The Magistrate may, after giving the aggrieved person and the respondent an opportunity of being heard and on being prima facie satisfied that domestic violence has taken place or is likely to take place, pass a protection order in favour of the aggrieved person and prohibit the respondent from-
(a) committing any act of domestic violence;
(b) aiding or abetting in the commission of acts of domestic violence;
(c) entering the place of employment of the aggrieved person or, if the person aggrieved is a child, its school or any other place frequented by the aggrieved person;
(d) attempting to communicate in any form, whatsoever, with the aggrieved person, including personal, oral or written or electronic or telephonic contact;
(e) alienating any assets, operating bank lockers or bank accounts used or held or enjoyed by both the parties, jointly by the aggrieved person and the respondent or singly by the respondent, including her stridhan or any other property held either jointly by the parties or separately by them without the leave of the Magistrate;
(f) causing violence to the dependants, other relatives or any person who give the aggrieved person assistance from domestic violence;
(g) committing any other act as specified in the protection order.
Comment: The key thing is that protection order cannot be passed against you ex-parte (before you haven’t appeared in court), so magistrate has to hear your side of story before passing any protection order. I believe the opportunity given to respondent will be a reasonable opportunity, but the judge will not wait beyond multiple hearings if the husband chooses not to appear in court.
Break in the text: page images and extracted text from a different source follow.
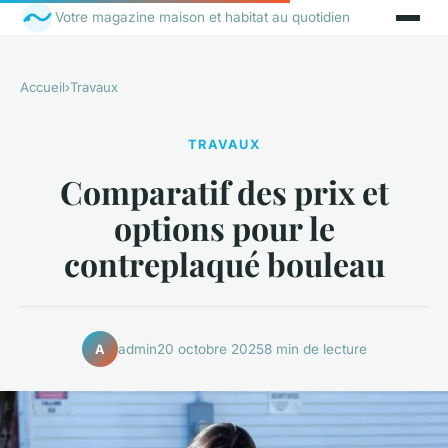
Votre magazine maison et habitat au quotidien
Accueil
›
Travaux
TRAVAUX
Comparatif des prix et
options pour le
contreplaqué bouleau
admin
20 octobre 2025
8 min de lecture
A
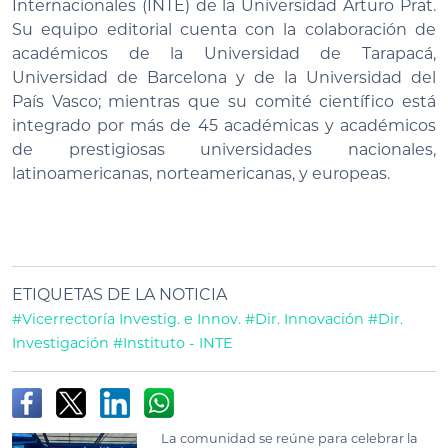
Internacionales (INTE) de la Universidad Arturo Prat.
Su equipo editorial cuenta con la colaboración de
académicos de la Universidad de Tarapacá,
Universidad de Barcelona y de la Universidad del
País Vasco; mientras que su comité científico está
integrado por más de 45 académicas y académicos
de prestigiosas universidades nacionales,
latinoamericanas, norteamericanas, y europeas.
ETIQUETAS DE LA NOTICIA
#Vicerrectoría Investig. e Innov.
#Dir. Innovación
#Dir.
Investigación
#Instituto - INTE
La comunidad se reúne para celebrar la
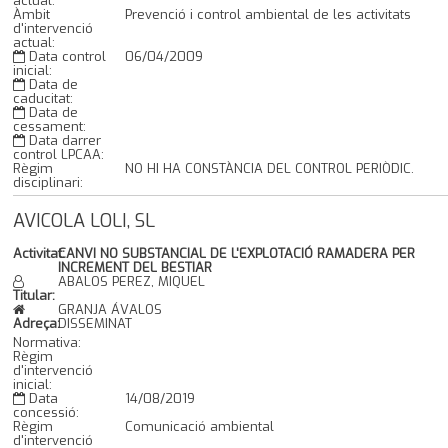
actual:
Àmbit
Prevenció i control ambiental de les activitats
d'intervenció
actual:
Data control
06/04/2009
inicial:
Data de
caducitat:
Data de
cessament:
Data darrer
control LPCAA:
Règim
NO HI HA CONSTÀNCIA DEL CONTROL PERIÒDIC.
disciplinari:
AVICOLA LOLI, SL
Activitat:
CANVI NO SUBSTANCIAL DE L'EXPLOTACIÓ RAMADERA PER
INCREMENT DEL BESTIAR
ABALOS PEREZ, MIQUEL
Titular:
GRANJA ÁVALOS
Adreça:
DISSEMINAT
Normativa:
Règim
d'intervenció
inicial:
Data
14/08/2019
concessió:
Règim
Comunicació ambiental
d'intervenció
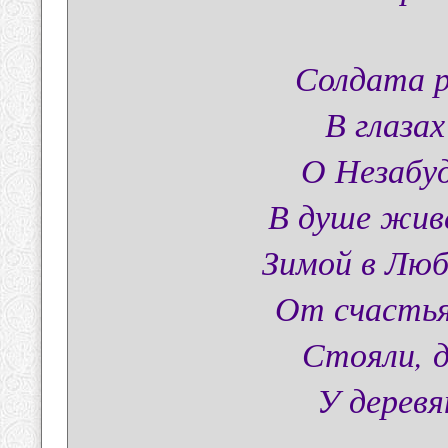
Солдата 
В глазах
О Незабу
В душе жив
Зимой в Люб
От счастья
Стояли, д
У деревя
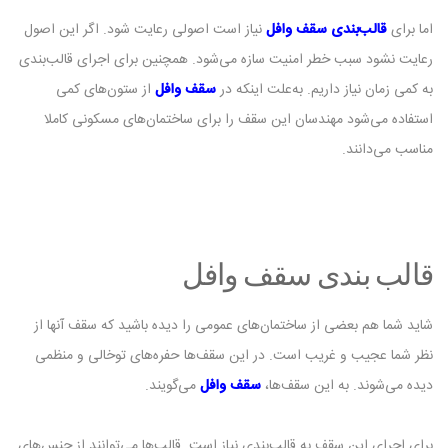
اما برای
قالب‌بندی سقف وافل
نیاز است اصولی رعایت شود. اگر این اصول
رعایت نشود سبب خطر امنیت سازه می‌شود. همچنین برای اجرای قالب‌بندی
به کمی زمان نیاز داریم. به‌علت اینکه در
سقف وافل
از ستون‌های کمی
استفاده می‌شود مهندسان این سقف را برای ساختمان‌های مسکونی کاملا
مناسب می‌دانند.‌
قالب بندی سقف وافل
شاید شما هم بعضی از ساختمان‌های عمومی را دیده باشید که سقف آنها از
نظر شما عجیب و غریب است. در این سقف‌ها حفره‌های توخالی و منظمی
دیده می‌شوند. به این سقف‌ها،
سقف وافل
می‌گویند.
برای اجرای این سقف به قالب‌بندی نیاز است. قالب‌ها می‌توانند از جنس‌های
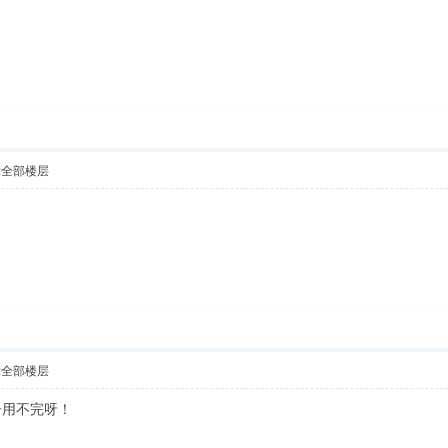
！
示全部楼层
示全部楼层
子用不完呀！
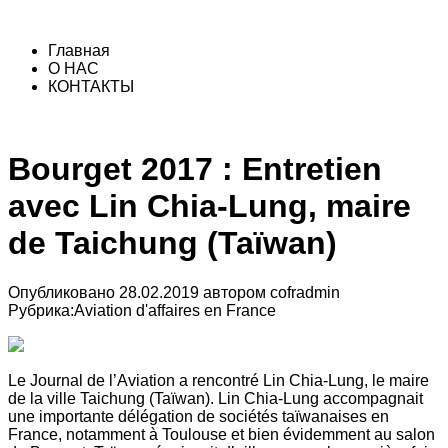
Главная
О НАС
КОНТАКТЫ
Bourget 2017 : Entretien
avec Lin Chia-Lung, maire
de Taichung (Taïwan)
Опубликовано
28.02.2019
автором
cofradmin
Рубрика:
Aviation d'affaires en France
Le Journal de l’Aviation a rencontré Lin Chia-Lung, le maire
de la ville Taichung (Taïwan). Lin Chia-Lung accompagnait
une importante délégation de sociétés taïwanaises en
France, notamment à Toulouse et bien évidemment au salon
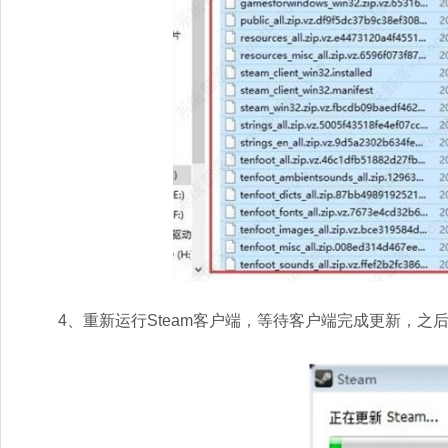
4、重新运行Steam客户端，等待客户端完成更新，之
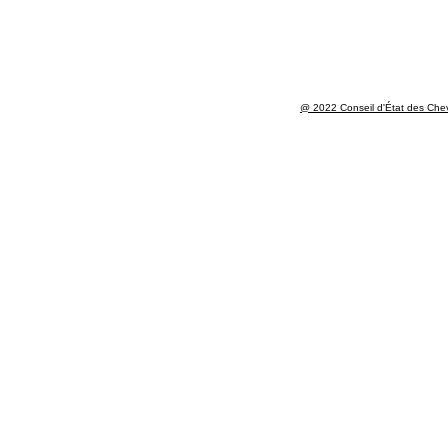
@ 2022 Conseil d'État des Chev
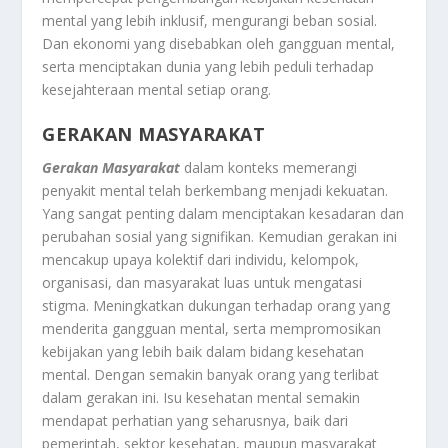
mental yang lebih inklusif, mengurangi beban sosial.
Dan ekonomi yang disebabkan oleh gangguan mental,
serta menciptakan dunia yang lebih peduli terhadap
kesejahteraan mental setiap orang.
GERAKAN MASYARAKAT
Gerakan Masyarakat
dalam konteks memerangi
penyakit mental telah berkembang menjadi kekuatan.
Yang sangat penting dalam menciptakan kesadaran dan
perubahan sosial yang signifikan. Kemudian gerakan ini
mencakup upaya kolektif dari individu, kelompok,
organisasi, dan masyarakat luas untuk mengatasi
stigma. Meningkatkan dukungan terhadap orang yang
menderita gangguan mental, serta mempromosikan
kebijakan yang lebih baik dalam bidang kesehatan
mental. Dengan semakin banyak orang yang terlibat
dalam gerakan ini. Isu kesehatan mental semakin
mendapat perhatian yang seharusnya, baik dari
pemerintah, sektor kesehatan, maupun masyarakat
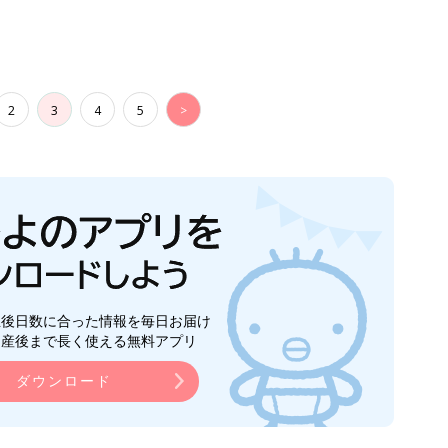
2
3
4
5
>
生後日数に合った情報を毎日お届け
ら産後まで長く使える無料アプリ
ダウンロード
Also, if protection order is issued, one should not communicate with wife as given in 18(d) except while inside open court, during court appointed mediation, counselling sessions etc. when an official is present. Because otherwise it can be construed as violation of protection order if the wife chooses to make a complaint. Violation of protection order is covered in Section 31 and can lead to a jail term too, though on the ground we (MRAs) haven’t seen any such case so far.